O Centro de Estudos e Investigação Científica (CEIC) da Universidade Católica de Angola defende que o Estado não pode continuar a ser um concorrente dos empresários privados em termos de empréstimos e financiamentos, por serem os privados que devem fazer funcionar a economia.
O CEIC considera igualmente que isso acontece, porque as empresas privadas não têm capacidade, competência e condições para correr atrás dos financiamentos externos. “Nas outras economias modernas e organizadas, os privados vão ao mercado internacional obter empréstimos”.
O economista Alves da Rocha lembrou que há um financiamento do Banco Africano de Desenvolvimento (BDA) para apoiar exclusivamente empresários nacionais, e “é bom que o Estado esteja longe disso”.
O também docente universitário entende que se de facto o Governo está alinhado em dar maior abertura e garantir o verdadeiro significado da propriedade privada, deve regulamentar o mercado e dar o suporte necessário.
Estes dados foram avançados esta semana, em Luanda durante a apresentação do “Relatório Económico de 2017”.

Consumo interno
O documento sublinha ser urgente o melhoramento da produtividade das empresas “e isso passa por desenhar as prioridades do mercado”.

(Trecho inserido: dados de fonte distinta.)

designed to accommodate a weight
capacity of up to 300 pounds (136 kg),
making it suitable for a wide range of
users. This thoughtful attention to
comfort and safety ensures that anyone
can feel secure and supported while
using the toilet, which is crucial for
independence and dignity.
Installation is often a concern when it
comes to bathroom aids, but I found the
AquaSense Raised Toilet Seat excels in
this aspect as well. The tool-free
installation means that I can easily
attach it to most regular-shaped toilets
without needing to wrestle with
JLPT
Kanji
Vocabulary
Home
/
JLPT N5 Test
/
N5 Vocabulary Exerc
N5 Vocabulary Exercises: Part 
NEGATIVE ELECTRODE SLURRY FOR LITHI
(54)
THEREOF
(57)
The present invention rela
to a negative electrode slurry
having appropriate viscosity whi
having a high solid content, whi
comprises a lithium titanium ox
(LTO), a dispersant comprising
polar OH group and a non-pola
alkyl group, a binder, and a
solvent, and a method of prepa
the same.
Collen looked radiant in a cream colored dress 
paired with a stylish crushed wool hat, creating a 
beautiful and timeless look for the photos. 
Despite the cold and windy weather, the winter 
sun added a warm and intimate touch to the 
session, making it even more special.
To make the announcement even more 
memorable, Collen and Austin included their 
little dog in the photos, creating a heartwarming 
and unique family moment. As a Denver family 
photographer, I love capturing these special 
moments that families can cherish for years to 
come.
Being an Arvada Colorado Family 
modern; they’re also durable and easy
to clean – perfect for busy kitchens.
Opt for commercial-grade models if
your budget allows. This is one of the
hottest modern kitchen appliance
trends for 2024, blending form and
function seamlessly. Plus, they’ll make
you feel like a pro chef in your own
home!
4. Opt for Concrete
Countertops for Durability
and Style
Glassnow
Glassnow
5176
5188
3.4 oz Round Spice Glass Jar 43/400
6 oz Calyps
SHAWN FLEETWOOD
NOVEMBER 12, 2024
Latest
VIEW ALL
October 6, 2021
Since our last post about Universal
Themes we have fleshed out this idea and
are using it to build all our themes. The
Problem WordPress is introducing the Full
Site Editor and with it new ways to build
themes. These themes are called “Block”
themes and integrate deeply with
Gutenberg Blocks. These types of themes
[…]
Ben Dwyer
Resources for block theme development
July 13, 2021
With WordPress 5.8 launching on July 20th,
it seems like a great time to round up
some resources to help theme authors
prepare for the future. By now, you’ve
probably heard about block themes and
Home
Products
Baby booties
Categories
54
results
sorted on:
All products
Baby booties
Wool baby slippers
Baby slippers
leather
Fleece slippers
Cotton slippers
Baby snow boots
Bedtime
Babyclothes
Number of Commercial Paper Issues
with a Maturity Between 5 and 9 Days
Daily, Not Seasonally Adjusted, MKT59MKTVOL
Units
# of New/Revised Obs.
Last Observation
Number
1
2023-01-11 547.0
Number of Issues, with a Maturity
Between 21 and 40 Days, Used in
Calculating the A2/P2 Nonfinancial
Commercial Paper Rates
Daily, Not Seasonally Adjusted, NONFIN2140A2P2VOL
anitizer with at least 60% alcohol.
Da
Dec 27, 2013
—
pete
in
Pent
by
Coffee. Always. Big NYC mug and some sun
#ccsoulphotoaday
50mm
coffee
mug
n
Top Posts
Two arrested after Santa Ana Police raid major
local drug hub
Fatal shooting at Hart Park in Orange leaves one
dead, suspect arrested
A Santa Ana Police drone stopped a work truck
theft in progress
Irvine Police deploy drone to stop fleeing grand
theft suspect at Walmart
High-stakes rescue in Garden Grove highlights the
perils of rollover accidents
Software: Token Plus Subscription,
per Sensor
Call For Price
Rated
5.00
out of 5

Recomenda também que o investimento na indústria nacional faça sentido para criar empregos e produtos que sustentem o consumo interno.
O relatório assegura que as boas políticas fiscais são as que promovem a produção nacional, acrescentando que estas devem ser rigorosas e corajosas.

Taxa de crescimento
O estudo do CEIC estima que a taxa de crescimento em Angola não será superior a 2,8 por cento até 2022, comparando com as previsões do Fundo Monetário Internacional e do Banco Mundial.
Para o economista a capacidade de crescimento local não tem sido igual ao da população o que levará o país a um “estado estacionário”, em que o Produto Interno Bruto (PIB) por habitante se mantém.
Alves da Rocha diz que o PIB por habitante do país tem vindo a diminuir e deste modo, não é possível melhorar a distribuição do rendimento.
O Relatório do CEIC de 2017 entre outras questões aborda a problemática da pobreza, diversificação da economia, política fiscal e crescimento económico.